Talks were able to resume after UN envoy convinced Yemen government to send its delegation to Kuwait
The UN special envoy for Yemen on Saturday urged the country’s warring parties to make “decisions that will prove your true intentions,” as peace talks resumed in Kuwait City after government delegates abandoned a boycott threat.
Ismail Ould Cheikh Ahmed said the negotiations, back on after a 15-day suspension, would last for two weeks and warned that they may be Yemen’s last chance for peace.
“It’s time for decisive decisions that will prove your true intentions and national responsibilities to Yemenis,” he told a meeting of the two delegations late Saturday.
Two delegates told Reuters that only a ceremonial meeting was scheduled for Saturday night in the presence of the UN special envoy, with both sides getting down to bargaining on Sunday.

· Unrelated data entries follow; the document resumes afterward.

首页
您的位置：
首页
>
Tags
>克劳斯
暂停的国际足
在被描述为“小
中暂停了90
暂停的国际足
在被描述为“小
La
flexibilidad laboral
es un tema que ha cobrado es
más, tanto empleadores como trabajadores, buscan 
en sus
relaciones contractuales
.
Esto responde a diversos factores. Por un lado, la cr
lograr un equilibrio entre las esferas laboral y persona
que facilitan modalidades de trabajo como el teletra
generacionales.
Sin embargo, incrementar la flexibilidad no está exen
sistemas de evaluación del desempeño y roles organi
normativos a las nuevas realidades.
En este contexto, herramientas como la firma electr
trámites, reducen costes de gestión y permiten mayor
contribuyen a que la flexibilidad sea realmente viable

The envoy said the discussions between Yemen’s Houthi rebels and the government of President Abd Rabbuh Mansour Hadi would focus on strengthening a ceasefire that came into effect on 11 April but has been repeatedly violated.

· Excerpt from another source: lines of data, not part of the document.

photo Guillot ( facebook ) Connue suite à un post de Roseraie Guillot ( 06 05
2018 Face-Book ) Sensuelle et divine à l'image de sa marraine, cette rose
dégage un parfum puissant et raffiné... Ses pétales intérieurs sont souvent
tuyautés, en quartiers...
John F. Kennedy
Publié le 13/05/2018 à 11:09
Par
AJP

They will also deal with “forming the military committees that will supervise the withdrawal and handover of weapons … and opening safe passages for humanitarian aid,” he said.

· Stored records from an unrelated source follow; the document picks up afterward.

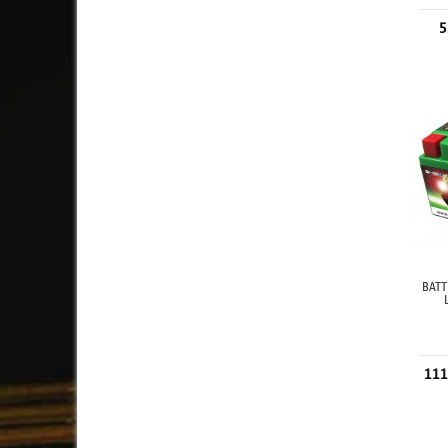
5
BATT
111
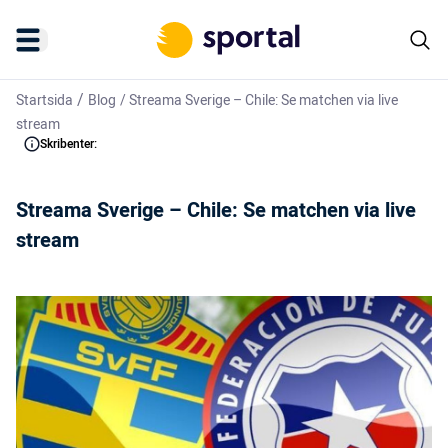
/
Startsida
Blog
/
Streama Sverige – Chile: Se matchen via live
stream
Skribenter:
Streama Sverige – Chile: Se matchen via live
stream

Ahmed said that over the past two weeks he had held intensive talks in Sanaa, Riyadh and Muscat and met with many dignitaries who declared their support for a final settlement.
“I hope that you will seize this opportunity, which could be the last to win the trust of Yemeni people,” the UN envoy said.
Boycott threat
The talks resumed after Ahmed convinced the Yemen government to send its delegation to Kuwait after threatening to pull out of the peace talks that began on 21 April.
Earlier in the day, Yemen Foreign Minister Abdulmalek al-Mikhlafi said the government had obtained a “written response to our demands sufficient for the political leadership to decide (on) sending the delegation back to Kuwait”.
A well-defined timetable has been agreed that is limited to “withdrawal, handover of arms, return of state institutions, release of prisoners and lifting siege on cities” by the Iran-backed Houthi rebels and their allies, Mikhlafi said.
The deal was struck after two days of talks with Ahmed in Riyadh, he said.
It was also agreed that the talks’ two-week duration will not be extended and no other issues will be debated, he said.
The rebel delegation of Houthis and representatives of former president Ali Abdullah Saleh’s General People’s Congress party arrived in Kuwait on Friday.
More than two months of negotiations between President Hadi’s Saudi-backed government and the rebels have failed to make any headway.
The government is calling for implementation of UN Security Council Resolution 2216, which requires the rebels and their allies to withdraw from areas they have occupied since 2014, including the capital Sanaa, and to hand over heavy weapons.
Hadi had previously warned that his government would boycott the talks if the UN envoy insisted on a roadmap stipulating a unity government that included the insurgents.
His government wants to re-establish its authority across the entire country, much of which is rebel-controlled, and to restart a political transition interrupted when the Houthis seized Sanaa.
More than 6,400 people have been killed in Yemen since a Saudi-led coalition intervened in support of Hadi’s government in March last year.
Another 2.8 million people have been displaced and more than 80 percent of the population urgently needs humanitarian aid, according to UN figures.